Deep-dive: A practical swap rule

My current rule is simple: a new model replaces the current one only if it passes every existing critical case, improves at least one workflow I care about, and stays within the same memory class. If it needs more memory, it has to be materially better on a task that already causes pain.

That rule prevents churn. New releases are frequent enough that curiosity can become maintenance. A local server should not become a shrine to release notes.

The remaining sharp edges

This approach has costs. The harness reflects my workload, so it can miss capabilities I have not encoded. It also makes prompt drift visible in an annoying way. If I improve a prompt in the actual application, I need to decide whether to update the test case, freeze it for comparability, or run both for a while.
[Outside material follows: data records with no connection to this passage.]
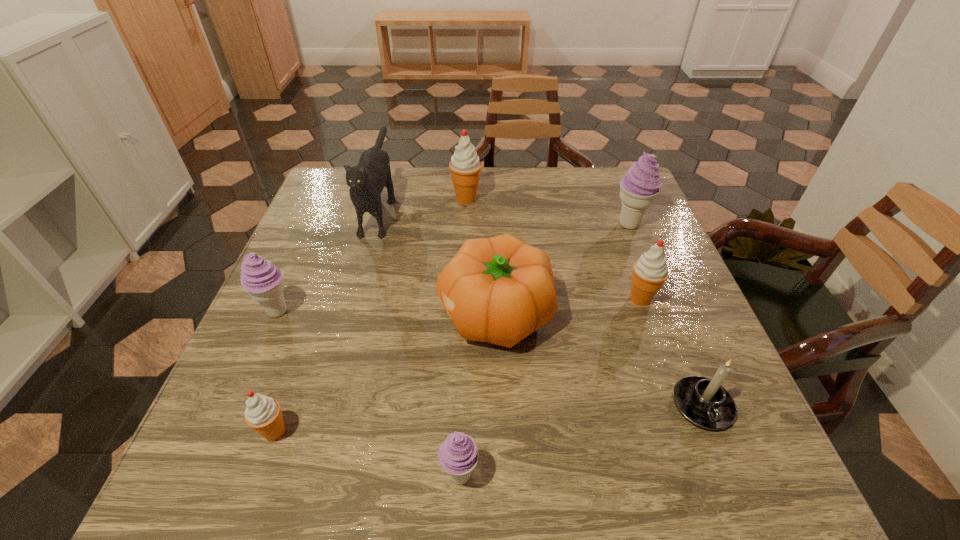 Locate an element on the screen. The image size is (960, 540). the second closest icecream relative to the second biggest red icecream is located at coordinates (465, 167).

You are a GUI agent. You are given a task and a screenshot of the screen. Output one action in this format:
    pyautogui.click(x=<x>, y=<y>)
    Task: Click on the icecream that stands as the second closest to the second smallest purple icecream
    This screenshot has height=540, width=960.
    Given the screenshot: What is the action you would take?
    pyautogui.click(x=458, y=455)

Point out which red icecream is positioned as the third nearest to the pumpkin. Please provide its 2D coordinates. Your answer should be formatted as a tuple, i.e. [(x, y)], where the tuple contains the x and y coordinates of a point satisfying the conditions above.

[(465, 167)]

Choose which red icecream is the second nearest neighbor to the farthest purple icecream. Please provide its 2D coordinates. Your answer should be formatted as a tuple, i.e. [(x, y)], where the tuple contains the x and y coordinates of a point satisfying the conditions above.

[(465, 167)]

Where is `purple icecream that is the second closest to the cat`? Image resolution: width=960 pixels, height=540 pixels. purple icecream that is the second closest to the cat is located at coordinates tap(458, 455).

There is also a ceiling on deterministic checks. Some answers are genuinely qualitative. For those, I keep a small review set and compare outputs side by side after the automated gate. The key is sequencing: automation rejects obvious misses first, then human judgment handles the narrower question of usefulness.

The payoff is not that I found the best model. I found a way to stop asking that question. The better question is whether a model has earned a specific job on a specific machine.

FAQ

Why are cloud LLM benchmarks unreliable for self-hosted models?

They measure model behavior under infrastructure you do not control. For self-hosted LLM evaluation, latency, memory headroom, quantization, and local workload fit can matter as much as benchmark accuracy.

Where should I capture latency in a local LLM harness?

Capture time to first token and total elapsed time from the client that calls the local server. Server-side logs help debug, but the client view reflects what your workflow actually experiences.

What should I test before swapping an open-weights model?

Test fixed prompts from your real workflows, hard failure modes such as invalid JSON or invented flags, peak memory, and latency budgets. A model should clear the old model's critical cases before replacing it.

Should I use another LLM as a judge for local model evaluation?

Use judge models sparingly. For a swap gate, deterministic checks are cheaper, repeatable, and better at catching concrete failures such as missing fields, unsupported options, and timeouts.

How many prompts are enough for a home-server LLM benchmark?

Start with 15 to 30 prompts that cover the tasks you actually run. A small set maintained over time beats a large benchmark you avoid updating.